As i said when I started this blog, I feel like I'm going through some major changes in my life as I approach 50. My kids are almost grown and I have a lot more freedom to do what i want with my time. I enjoy my work and look forward to new professional challenges this year, and feel like in that area the sky's the limit now. At the same time, I plan to consciously control how much time I spend working for pay and devote at least equal time to finishing my novel. I'm so excited about that!

But with this new freedom and lots of new choices has come a restlessness and searching for something, a dissatisfaction with the status quo. I've reacted to this strange sensation, which has been building for the past couple of years, in a number of ways. I've exercised like a maniac and pushed myself in road races and a mini-triathlon; I'm now signed up to run a marathon the day before my b-day in March. I've travelled a lot more than usual -- took a photography course in Florence, Italy; went to Paris with my mom; went to Egypt this fall; and am going to Haiti where my church has a sister parish in March. While I no longer actually GO to church, I really love this committee and the work it's done, building two schools, a church, a health clinic, and now brining clean water to 30,000 people in the village of Medor. I am a proud member of the latrine committee, and that's our next project -- giving 6000 families an outhouse/latrine of their own.

So that's all good. But it hasn't made the restless, jumping-out-of-my-skin, there's-gotta-be-something-more feeling go away. It's hard to explain, and I probably sound like a spoiled brat since i have a great life, healthy kids, good job, happy family and what more could anyone want. Everyone knows once you have good health, a roof over your head and food on the table, all the rest is gravy.

But I feel like a phony, like I'm play-acting most of the time. I feel like a rebel without a cause, pissed off sometimes about nothing but the fact that I don't know what the hell I'm doing, or why.

So that's my plan for 2007 -- to figure out why, to stop being afraid, and to write about it in the novel that I will finish before this year ends. Oh, and also work toward world peace. Amen.

Friday, September 08, 2006

Back to my Novel

OK, so I've completely digressed from the main reason for this blog -- seeking inspiration for my novel. I get sidetracked by my continuing outrage with the current administration, the weakness of the Democratic party (why don't they fight back, for god's sake?!), and my issues with faith and politics.
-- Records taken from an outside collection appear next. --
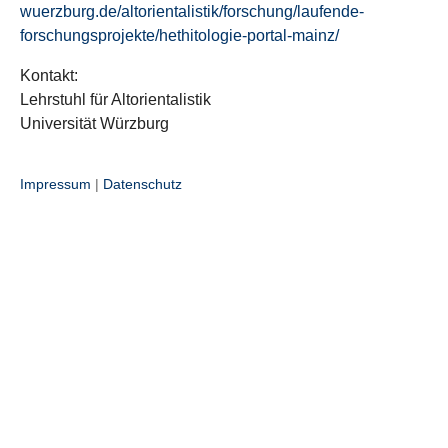
wuerzburg.de/altorientalistik/forschung/laufende-
forschungsprojekte/hethitologie-portal-mainz/
Kontakt:
Lehrstuhl für Altorientalistik
Universität Würzburg
Impressum
|
Datenschutz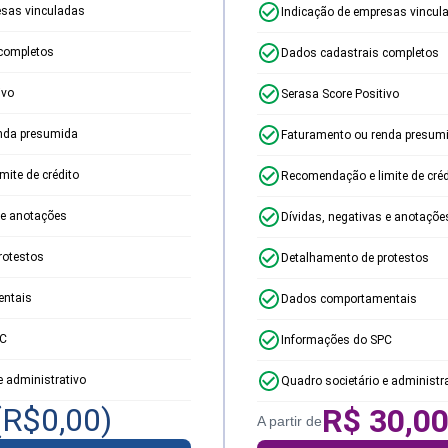
esas vinculadas
Indicação de empresas vincul
completos
Dados cadastrais completos
ivo
Serasa Score Positivo
nda presumida
Faturamento ou renda presum
ite de crédito
Recomendação e limite de créd
 e anotações
Dívidas, negativas e anotaçõe
rotestos
Detalhamento de protestos
ntais
Dados comportamentais
PC
Informações do SPC
e administrativo
Quadro societário e administr
(R$
0,00
)
R$
30,0
A partir de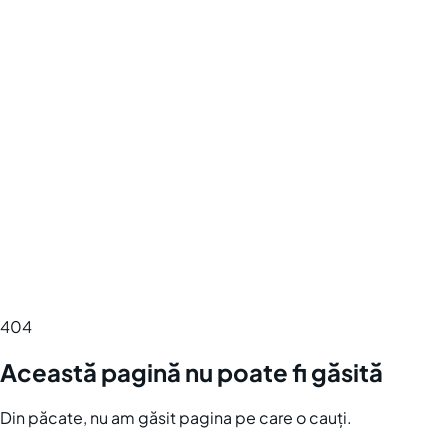
404
Această pagină nu poate fi găsită
Din păcate, nu am găsit pagina pe care o cauți.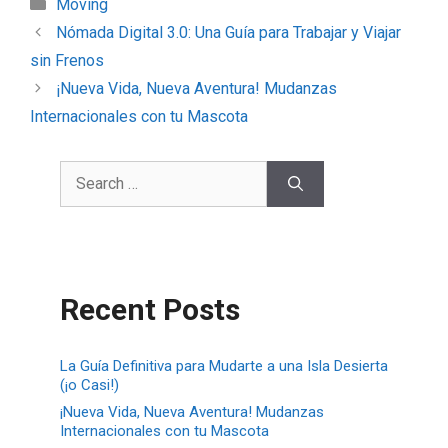
Moving
Nómada Digital 3.0: Una Guía para Trabajar y Viajar
sin Frenos
¡Nueva Vida, Nueva Aventura! Mudanzas
Internacionales con tu Mascota
Recent Posts
La Guía Definitiva para Mudarte a una Isla Desierta
(¡o Casi!)
¡Nueva Vida, Nueva Aventura! Mudanzas
Internacionales con tu Mascota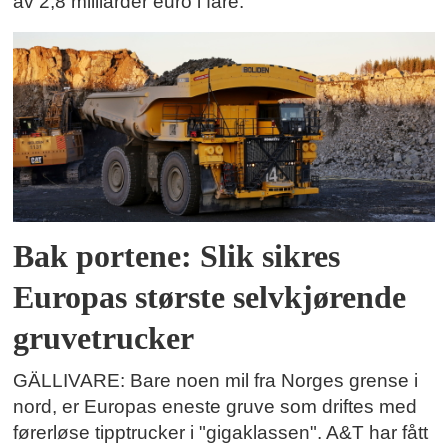
av 2,8 milliarder euro i fare.
Bak portene: Slik sikres
Europas største selvkjørende
gruvetrucker
GÄLLIVARE: Bare noen mil fra Norges grense i
nord, er Europas eneste gruve som driftes med
førerløse tipptrucker i "gigaklassen". A&T har fått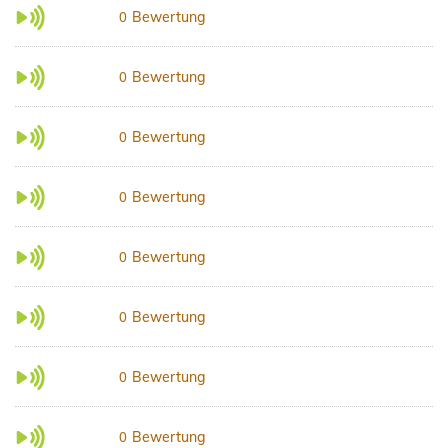
Bewertung
0
Bewertung
0
Bewertung
0
Bewertung
0
Bewertung
0
Bewertung
0
Bewertung
0
Bewertung
0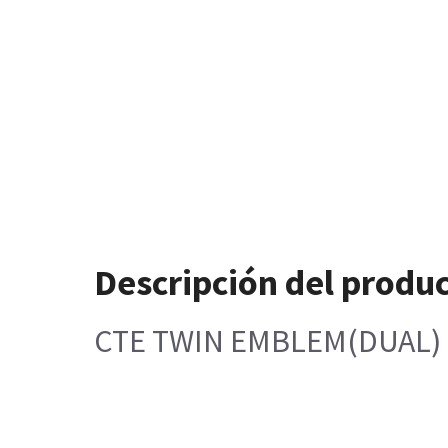
Descripción del produ
CTE TWIN EMBLEM(DUAL)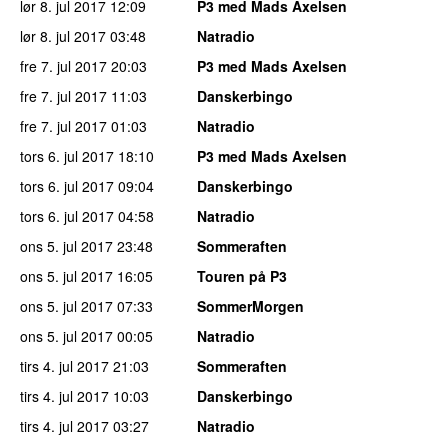
lør 8. jul 2017
12:09
P3 med Mads Axelsen
lør 8. jul 2017
03:48
Natradio
fre 7. jul 2017
20:03
P3 med Mads Axelsen
fre 7. jul 2017
11:03
Danskerbingo
fre 7. jul 2017
01:03
Natradio
tors 6. jul 2017
18:10
P3 med Mads Axelsen
tors 6. jul 2017
09:04
Danskerbingo
tors 6. jul 2017
04:58
Natradio
ons 5. jul 2017
23:48
Sommeraften
ons 5. jul 2017
16:05
Touren på P3
ons 5. jul 2017
07:33
SommerMorgen
ons 5. jul 2017
00:05
Natradio
tirs 4. jul 2017
21:03
Sommeraften
tirs 4. jul 2017
10:03
Danskerbingo
tirs 4. jul 2017
03:27
Natradio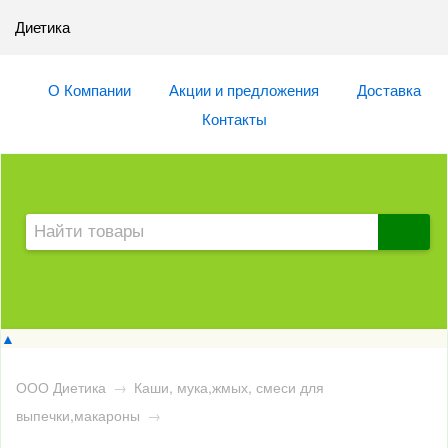
Диетика
О Компании
Акции и предложения
Доставка
Контакты
▲
ООО Диетика
→
Каши, мука,жмых, смеси для
выпечки,макароны
→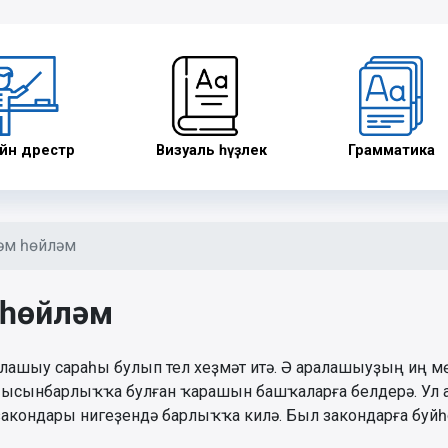
н дәрестәр
Визуаль һүҙлек
Грамматика
һәм һөйләм
 һөйләм
ашыу сараһы булып тел хеҙмәт итә. Ә аралашыуҙың иң м
н, ысынбарлыҡҡа булған ҡарашын башҡаларға белдерә. Ул
 закондары нигеҙендә барлыҡҡа килә. Был закондарға буй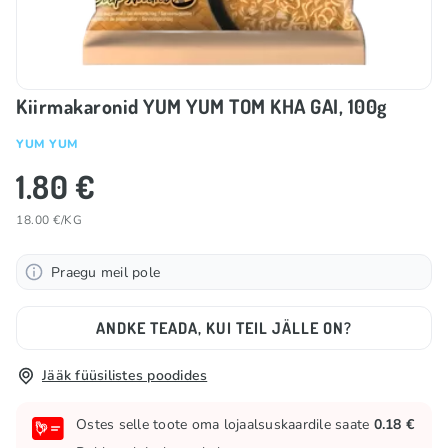
Kiirmakaronid YUM YUM TOM KHA GAI, 100g
YUM YUM
1.80 €
18.00 €/KG
Praegu meil pole
ANDKE TEADA, KUI TEIL JÄLLE ON?
Jääk füüsilistes poodides
Ostes selle toote oma lojaalsuskaardile saate
0.18 €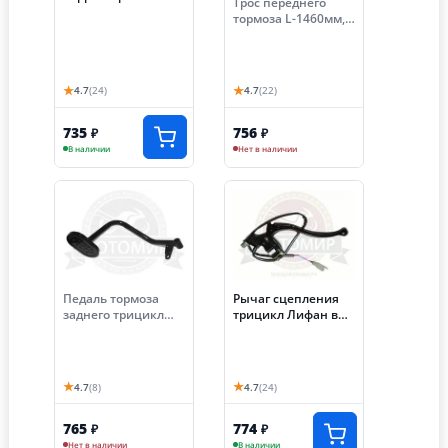
Трос переднего
1130мм, ход-90мм,
тормоза L-1460мм,
трицикл
ход-80мм, трицикл
АЯКС-030/035 (S-
Лифан
NCZF030)
★
★
4.7
(24)
4.7
(22)
735
756
₽
₽
В наличии
Нет в наличии
Педаль тормоза
Рычаг сцепления
заднего трицикл
трицикл Лифан в
Лифан
сборе (Пр)
★
★
4.7
(8)
4.7
(24)
765
774
₽
₽
Нет в наличии
В наличии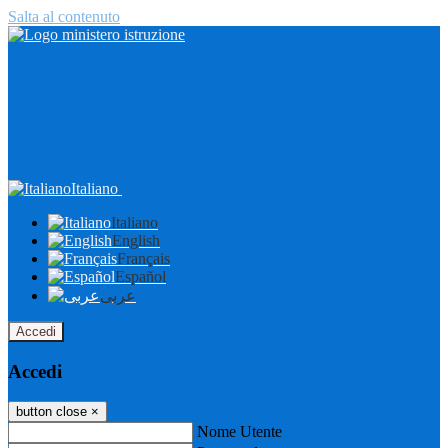
Salta al contenuto
Italiano
Italiano
English
Français
Español
عربى
Accedi
Accedi
button close
×
Nome Utente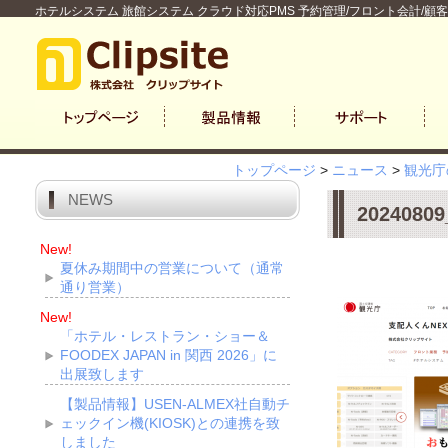
ホテルシステム 旅館システム クラウド対応PMS 予約管理/フロント会計/顧
トップページ
>
ニュース
>
観光庁
NEWS
2024080
New!
夏休み期間中の営業について（通常
通り営業）
New!
「ホテル・レストラン・ショー＆
FOODEX JAPAN in 関西 2026」に
出展致します
【製品情報】USEN-ALMEX社自動チ
ェックイン機(KIOSK)との連携を致
しました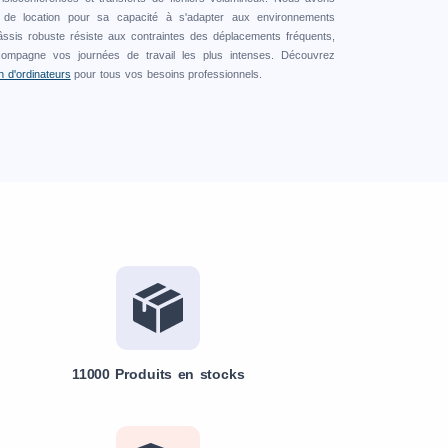
e de location pour sa capacité à s'adapter aux environnements
âssis robuste résiste aux contraintes des déplacements fréquents,
compagne vos journées de travail les plus intenses. Découvrez
n d'ordinateurs
pour tous vos besoins professionnels.
11000 Produits en stocks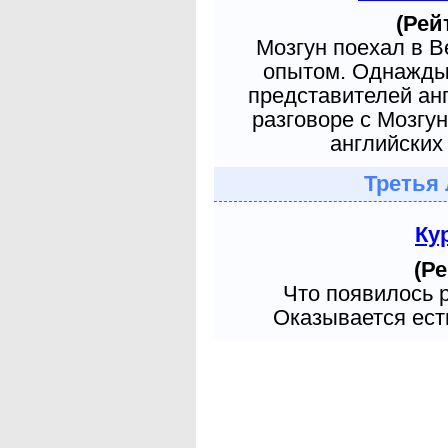
(Рей
Мозгун поехал в 
опытом. Однажды 
представителей ан
разговоре с Мозгу
английских 
Третья 
Ку
(Ре
Что появилось 
Оказывается есть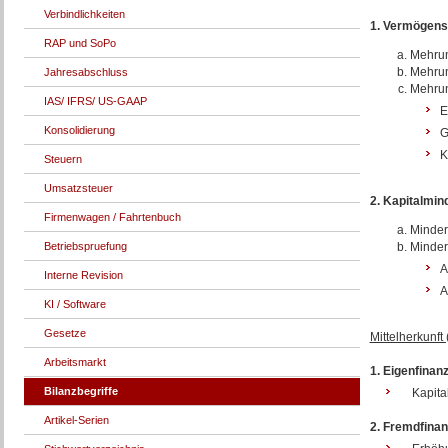
Verbindlichkeiten
1. Vermögen
RAP und SoPo
Mehru
Mehrun
Jahresabschluss
Mehrun
IAS/ IFRS/ US-GAAP
E
Konsolidierung
G
K
Steuern
Umsatzsteuer
2. Kapitalmin
Firmenwagen / Fahrtenbuch
Minde
Betriebspruefung
Minde
A
Interne Revision
A
KI / Software
Gesetze
Mittelherkunft 
Arbeitsmarkt
1. Eigenfinan
Bilanzbegriffe
Kapital
Artikel-Serien
2. Fremdfinan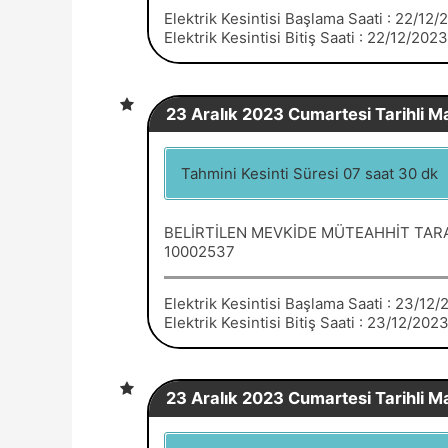
Elektrik Kesintisi Başlama Saati : 22/12
Elektrik Kesintisi Bitiş Saati : 22/12/202
23 Aralık 2023 Cumartesi Tarihli Ma
Tahmini Kesinti Süresi 07 saat 30 dk
BELİRTİLEN MEVKİDE MÜTEAHHİT TARA
10002537
Elektrik Kesintisi Başlama Saati : 23/12
Elektrik Kesintisi Bitiş Saati : 23/12/202
23 Aralık 2023 Cumartesi Tarihli Ma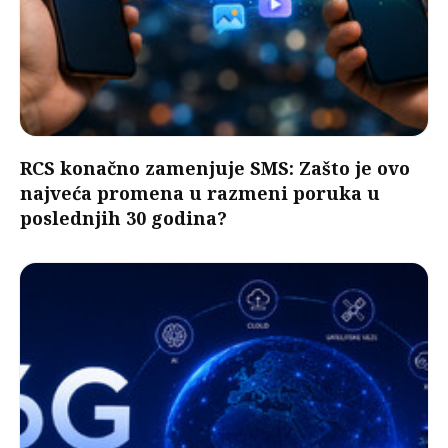
RCS konačno zamenjuje SMS: Zašto je ovo
najveća promena u razmeni poruka u
poslednjih 30 godina?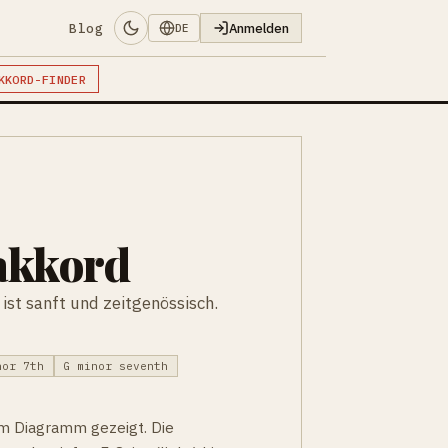
Blog
Anmelden
DE
KKORD-FINDER
akkord
ist sanft und zeitgenössisch.
nor 7th
G minor seventh
 im Diagramm gezeigt. Die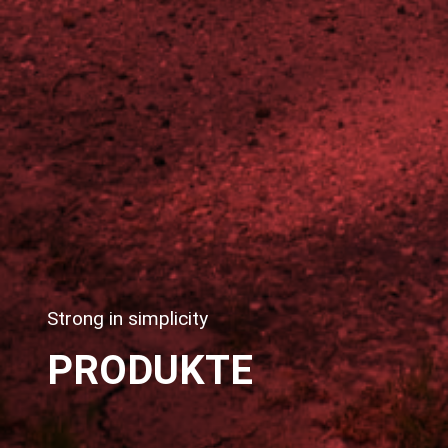
Strong in simplicity
PRODUKTE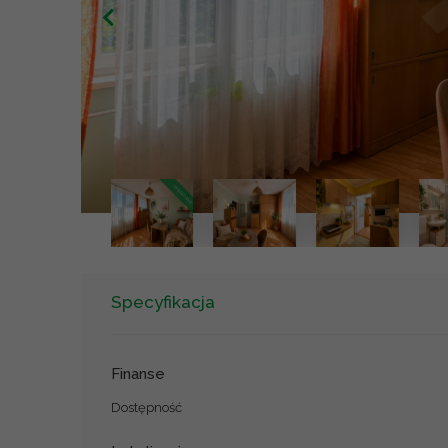
Specyfikacja
Finanse
Dostępność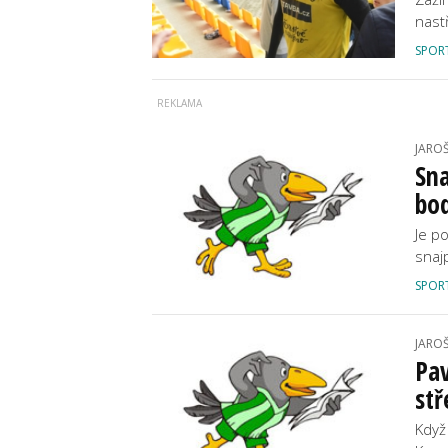
nast
SPOR
JARO
Sna
bod
Je p
snaj
SPOR
JARO
Pav
stř
Když 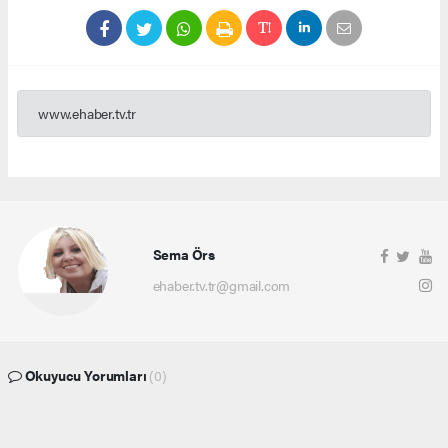
www.ehaber.tv.tr
Sema Örs
ehaber.tv.tr@gmail.com
Okuyucu Yorumları
(0)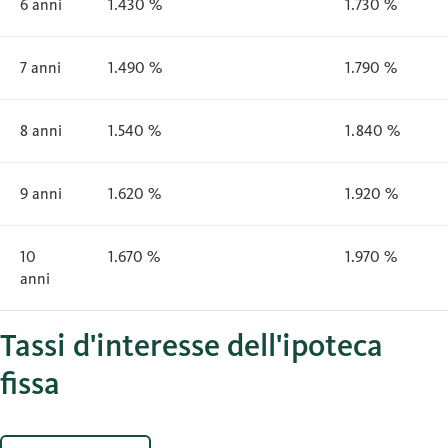
6 anni
1.430 %
1.730 %
7 anni
1.490 %
1.790 %
8 anni
1.540 %
1.840 %
9 anni
1.620 %
1.920 %
10
1.670 %
1.970 %
anni
Tassi d'interesse dell'ipoteca
fissa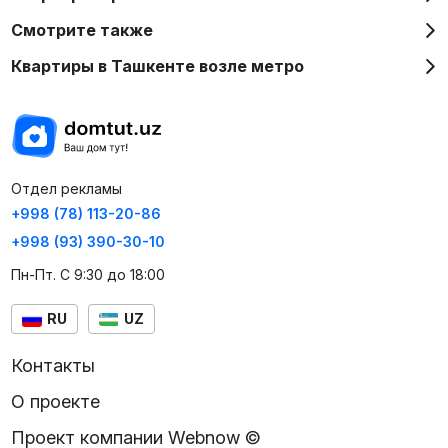
Смотрите также
Квартиры в Ташкенте возле метро
Отдел рекламы
+998 (78) 113-20-86
+998 (93) 390-30-10
Пн-Пт. С 9:30 до 18:00
RU
UZ
Контакты
О проекте
Проект компании Webnow ©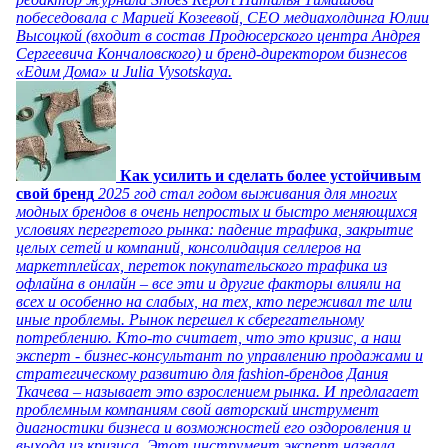
побеседовала с Марией Козеевой, СЕО медиахолдинга Юлии
Высоцкой (входит в состав Продюсерского центра Андрея
Сергеевича Кончаловского) и бренд-директором бизнесов
«Едим Дома» и Julia Vysotskaya.
Как усилить и сделать более устойчивым
свой бренд
2025 год стал годом выживания для многих
модных брендов в очень непростых и быстро меняющихся
условиях перегретого рынка: падение трафика, закрытие
целых сетей и компаний, консолидация селлеров на
маркетплейсах, переток покупательского трафика из
офлайна в онлайн – все эти и другие факторы влияли на
всех и особенно на слабых, на тех, кто переживал те или
иные проблемы. Рынок перешел к сберегательному
потреблению. Кто-то считает, что это кризис, а наш
эксперт - бизнес-консультант по управлению продажами и
стратегическому развитию для fashion-брендов Дания
Ткачева – называет это взрослением рынка. И предлагает
проблемным компаниям свой авторский инструмент
диагностики бизнеса и возможностей его оздоровления и
выхода из кризиса. Этот инструмент эксперт назвала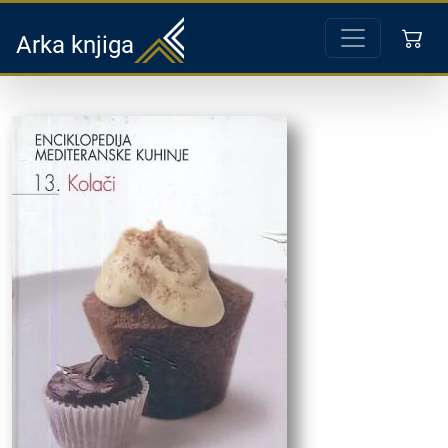
Arka knjiga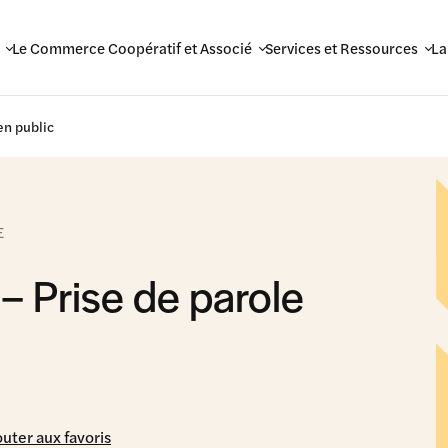
Le Commerce Coopératif et Associé
Services et Ressources
La
en public
E
 – Prise de parole
outer aux favoris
But back to writing. I met a woman ( a Rhode Islander, one of my people, yeah!) online this week through a mutual friend, who has self-published two novels, won an award for one of them, and is now teaching other aspiring writers how to do the same. She edits and critiques manuscripts, conducts writing classes, and offers seminars in self-publishing and how to turn your writing into a business, as she has. I love her!

Just having a few e-conversations with her has inspired me to get back to my story and stick to some kind of routine. After all, I can't show her my chapters if I haven't written them. So here I go. Check out her website -- she's amazing. Yeah Hannah!

http://www.hannahrgoodman.com/index.php

Sunday, August 13, 2006

What's god got to do with it?

Went on a 20-mile bikeride yesterday -- the mall and monuments tour -- and as we were going by the White House there was a huge rally in LaFayette Square by Arabs protesting the situation in Lebanan, as well as in Iraq and with the Palestinians. Many wore bumper stickers on their backs that said I (heart) Beirut.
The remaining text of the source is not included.